If you have kids and you are in Amsterdam, and you want to teach them some science, go to Nemo, near the Amsterdam Central Station.
The oldest astronomical observatory in the Netherlands is sonnenborg (Sun Borough)
Teyler's museum in Haarlem has some scientific objects, and it is one of the few museums still in its 19th century state, so that's how a museum looked like a good two hundred years ago.
Famous in the Netherlands is also the Leiden natural history museum Naturalis.
If you're interested in printing in the old ages, the Plantijn-Moretus museum in Antwerp, Belgium with the two oldest printing machines in the world is really worth your visit.
Really nice is also the Maison d'Ampere near Lyon. Audio guides in English available.
In Utrecht there is the museum of music machines
A working steam engine near Amsterdam can be seen at the pumping station in Halfweg, half way Amsterdam and Haarlem. Notice the word "draaidagen" which means that the steam engine will be running, on steam!!
The Dutch railway museum is in Utrecht.
The French railway museum is in Mulhouse in the Alsace. (Never been there, yet!)
That's it for today, more some other day.
Cheers, Daniel
The Boerhaave museum in Leiden is also very interesting. They have the equipment that Kamerlingh Onnes used to make Helium liquid.
The current building of the law faculty in Leiden is his former laboratory, and until 1923 the coldest place on earth was in this building.
If you are interested in dams and dykes, you must see the exhibition at the Oosterschelde dam:

The Leviathan telescope at Birr castle, Ireland: built in 1845, it was the world's largest for 70 years, and arguably the Hubble space telescope of its day, in that it could see further, and fainter objects, than ever before, and was quickly used to resolve the structure of some nebulae.
Built by Parsons, 3rd earl of Rosse, whose youngest son Charles went on to invent the steam turbine in 1884 (for an excellent exhibition about that, you need to visit the technology & industry museum in Newcastle).
Birr castle makes a wonderful day trip: the telescope has been restored to working order, there are gorgeous botanical gardens (the Parsons's family today are noted as planned hunters), and an excellent small museum.

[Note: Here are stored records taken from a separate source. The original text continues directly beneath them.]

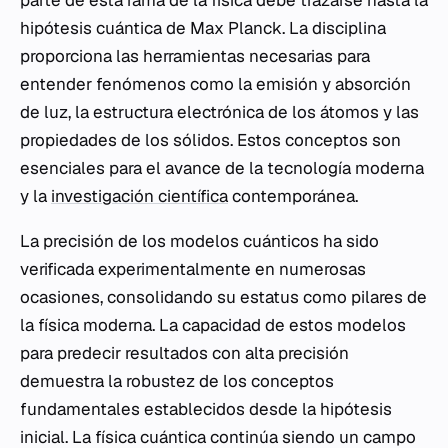
parte de esta rama de la física debe trazarse hasta la
hipótesis cuántica de Max Planck. La disciplina
proporciona las herramientas necesarias para
entender fenómenos como la emisión y absorción
de luz, la estructura electrónica de los átomos y las
propiedades de los sólidos. Estos conceptos son
esenciales para el avance de la tecnología moderna
y la
investigación científica
contemporánea.
La precisión de los modelos cuánticos ha sido
verificada experimentalmente en numerosas
ocasiones, consolidando su estatus como pilares de
la física moderna. La capacidad de estos modelos
para predecir resultados con alta precisión
demuestra la robustez de los conceptos
fundamentales establecidos desde la hipótesis
inicial. La física cuántica continúa siendo un campo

Delighted to see Hamilton's Broom Bridge included in the atlas.

Some years ago, I wrote guidebook/geek atlas for Ireland -- Ingenious Ireland -- if you'd like a copy, and can't get your hands on one, let me know, and I'll be happy to post you one!

Mary Mulvihill
Brilliant suggestion. Thank you.

"Ingenious Ireland" sounds fascinating. I would love a copy. Can you get in contact via my email [email protected] and we'll sort out the address.